One possible weakness of this project is it strongly biases larger cities.  For example, no cities from Wyoming, Montana, or North Dakota are included in this analysis.  Smaller cities would be part of distinct clusters as they likely have different venue distributions that large cities.  This could be remedied by pulling additionaly city data from other webpages and training the model again.  This would not require too much effort, as it is as simple as changing the url in the request line or copying the cell and concatonating the new table with the existing one.

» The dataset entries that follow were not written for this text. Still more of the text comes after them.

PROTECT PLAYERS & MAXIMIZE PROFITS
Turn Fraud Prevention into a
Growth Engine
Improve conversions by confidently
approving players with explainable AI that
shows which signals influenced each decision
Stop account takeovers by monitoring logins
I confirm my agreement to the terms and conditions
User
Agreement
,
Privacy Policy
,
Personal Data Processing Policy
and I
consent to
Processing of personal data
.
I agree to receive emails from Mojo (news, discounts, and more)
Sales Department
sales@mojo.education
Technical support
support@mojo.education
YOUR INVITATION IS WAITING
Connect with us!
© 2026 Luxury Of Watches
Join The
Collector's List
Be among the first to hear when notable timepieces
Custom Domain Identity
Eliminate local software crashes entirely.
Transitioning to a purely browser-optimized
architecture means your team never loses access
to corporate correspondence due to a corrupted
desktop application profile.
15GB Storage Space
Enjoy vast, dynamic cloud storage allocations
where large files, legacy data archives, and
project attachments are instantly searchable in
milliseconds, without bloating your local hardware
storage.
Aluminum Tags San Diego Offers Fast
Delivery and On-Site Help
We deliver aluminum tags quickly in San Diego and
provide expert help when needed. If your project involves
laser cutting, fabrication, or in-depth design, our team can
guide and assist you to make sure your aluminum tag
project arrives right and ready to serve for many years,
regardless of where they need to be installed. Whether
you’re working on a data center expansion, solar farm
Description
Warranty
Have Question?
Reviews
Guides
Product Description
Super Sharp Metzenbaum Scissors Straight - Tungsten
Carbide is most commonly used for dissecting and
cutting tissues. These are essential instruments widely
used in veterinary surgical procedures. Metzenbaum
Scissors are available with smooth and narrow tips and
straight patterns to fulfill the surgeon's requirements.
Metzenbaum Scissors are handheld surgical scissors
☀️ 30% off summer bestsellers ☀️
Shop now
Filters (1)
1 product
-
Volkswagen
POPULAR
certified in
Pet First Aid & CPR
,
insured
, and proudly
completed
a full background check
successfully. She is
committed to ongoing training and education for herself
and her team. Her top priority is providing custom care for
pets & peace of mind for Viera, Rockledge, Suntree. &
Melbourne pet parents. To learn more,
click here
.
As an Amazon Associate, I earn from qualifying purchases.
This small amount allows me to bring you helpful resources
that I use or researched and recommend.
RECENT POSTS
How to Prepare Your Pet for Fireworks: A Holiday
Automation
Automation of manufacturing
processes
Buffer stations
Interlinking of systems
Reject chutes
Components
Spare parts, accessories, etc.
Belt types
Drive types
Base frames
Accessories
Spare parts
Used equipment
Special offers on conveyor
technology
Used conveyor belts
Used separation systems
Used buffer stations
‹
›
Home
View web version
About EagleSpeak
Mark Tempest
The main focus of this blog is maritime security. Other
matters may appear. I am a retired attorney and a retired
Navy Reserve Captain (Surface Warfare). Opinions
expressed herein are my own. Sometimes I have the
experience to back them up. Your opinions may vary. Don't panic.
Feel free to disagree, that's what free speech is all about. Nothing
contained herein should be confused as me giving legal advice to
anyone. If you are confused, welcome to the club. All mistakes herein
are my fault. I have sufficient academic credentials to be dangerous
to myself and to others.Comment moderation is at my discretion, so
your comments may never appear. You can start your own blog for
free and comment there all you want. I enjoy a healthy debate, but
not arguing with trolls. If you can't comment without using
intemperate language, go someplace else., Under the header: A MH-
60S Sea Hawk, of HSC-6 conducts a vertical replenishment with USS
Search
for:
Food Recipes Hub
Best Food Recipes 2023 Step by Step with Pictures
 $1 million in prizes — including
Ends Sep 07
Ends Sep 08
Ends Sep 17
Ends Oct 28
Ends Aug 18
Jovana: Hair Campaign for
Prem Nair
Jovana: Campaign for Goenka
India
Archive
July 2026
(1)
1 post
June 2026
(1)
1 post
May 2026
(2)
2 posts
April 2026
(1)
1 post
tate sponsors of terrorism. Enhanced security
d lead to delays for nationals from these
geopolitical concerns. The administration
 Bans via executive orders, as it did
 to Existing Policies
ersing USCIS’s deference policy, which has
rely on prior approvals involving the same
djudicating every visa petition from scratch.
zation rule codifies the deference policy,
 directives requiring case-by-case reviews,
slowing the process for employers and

One other interesting feature of this analysis to note is that Foursquare did not retrieve any venue data for San Bernardino, California.  This was remedied by using the pd.dropna() function to remove the missing data from the model but could be due to faulty location data from geopy.  In future versions, location verification steps could be implemented to ensure that no cities are missed.

## Conclusion

The goal of this project was to create a clustering model to group together the top 200 most populous cities in the United States based on the most common venue categories in each city.  City data was firt pulled from Wikipedia through the use of the BeautifulSoup package.  Geographical data for each city was then retrieved using the geopy package and concatonated to the existing cities dataframe.  To get venue data, API calls were made to Foursquare using the previously obtained location data.  In this analysis, the venue limit was set to 100 venues and the radius was set to one mile.  The venue data was then transformed to categorial data using one-hot encoding and all of the venues were grouped together by city.  To get an idea of the types of venues in each city, the mean values for each venue category were calculated.  These mean values were then sorted to get the top ten venue categories for each city.  After this, all of the city category data was put into a k-means clustering algorithm.  This algorithm returned 15 distinct clusters of cities.  These clusters are based off of most common venue types but also happen to share some geographical similarities, as seen on the folium map visualization.  Finally, a dictionary was created containing the most common venue types for categories for each cluster.

This project is primarily useful as a starting point for people searching for new cities that are similar to the one in which they currently live.  After getting an inital list of cities, they should still do more research into each of the cities, as the most common types of venues are not all that determines what it is like to live in a city or how well a business will do in a new city.